-- INFORMATION follows --

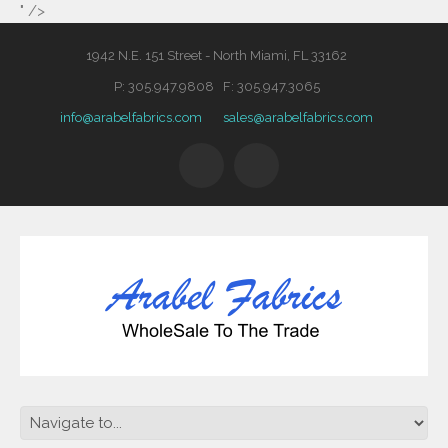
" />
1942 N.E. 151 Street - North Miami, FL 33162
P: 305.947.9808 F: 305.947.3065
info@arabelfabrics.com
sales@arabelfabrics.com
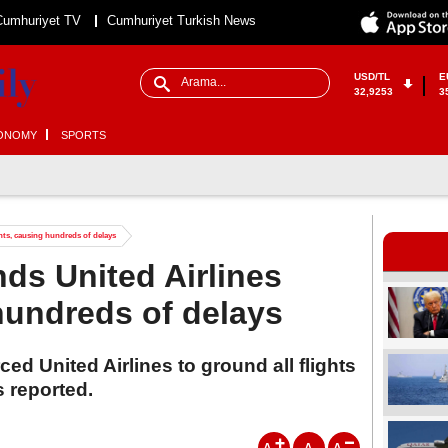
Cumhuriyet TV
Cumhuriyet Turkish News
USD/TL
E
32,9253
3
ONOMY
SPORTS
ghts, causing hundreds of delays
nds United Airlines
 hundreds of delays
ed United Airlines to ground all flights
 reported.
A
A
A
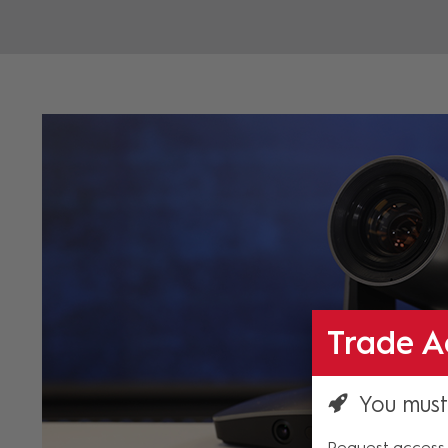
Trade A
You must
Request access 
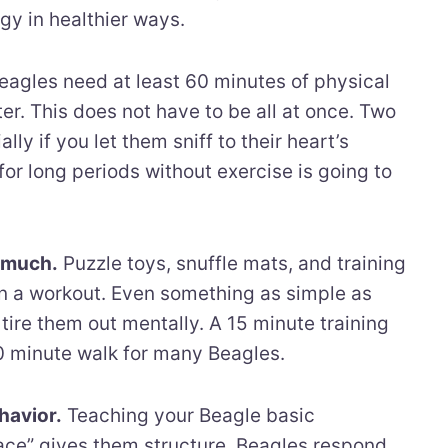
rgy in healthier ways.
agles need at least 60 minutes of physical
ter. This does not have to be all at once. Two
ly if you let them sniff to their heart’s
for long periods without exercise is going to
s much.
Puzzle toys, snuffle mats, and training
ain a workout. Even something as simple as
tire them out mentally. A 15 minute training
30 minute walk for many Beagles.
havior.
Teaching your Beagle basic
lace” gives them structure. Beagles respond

-- INFORMATION concluded --
-- INFORMATION follows --

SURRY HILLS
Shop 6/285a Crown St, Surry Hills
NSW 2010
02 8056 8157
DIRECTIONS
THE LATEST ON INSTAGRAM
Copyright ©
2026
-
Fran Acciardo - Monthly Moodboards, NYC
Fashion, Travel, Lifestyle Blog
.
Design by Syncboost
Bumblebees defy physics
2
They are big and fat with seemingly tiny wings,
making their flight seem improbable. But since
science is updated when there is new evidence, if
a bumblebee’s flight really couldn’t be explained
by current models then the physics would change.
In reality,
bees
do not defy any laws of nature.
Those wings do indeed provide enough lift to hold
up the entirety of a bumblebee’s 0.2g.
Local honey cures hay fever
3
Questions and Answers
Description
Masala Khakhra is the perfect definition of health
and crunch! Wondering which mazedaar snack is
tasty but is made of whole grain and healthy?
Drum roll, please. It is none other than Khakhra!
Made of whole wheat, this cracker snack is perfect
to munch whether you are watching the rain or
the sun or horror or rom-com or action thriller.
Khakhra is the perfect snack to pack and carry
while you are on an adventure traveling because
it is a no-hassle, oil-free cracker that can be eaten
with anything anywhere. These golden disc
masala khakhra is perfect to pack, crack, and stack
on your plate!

-- INFORMATION concluded --

-- GOAL OF THE EXERCISE --
All lines in the records with the string "wings" should be copied out.

-- REPLY TO THE EXERCISE --
They are big and fat with seemingly tiny wings,
Those wings do indeed provide enough lift to hold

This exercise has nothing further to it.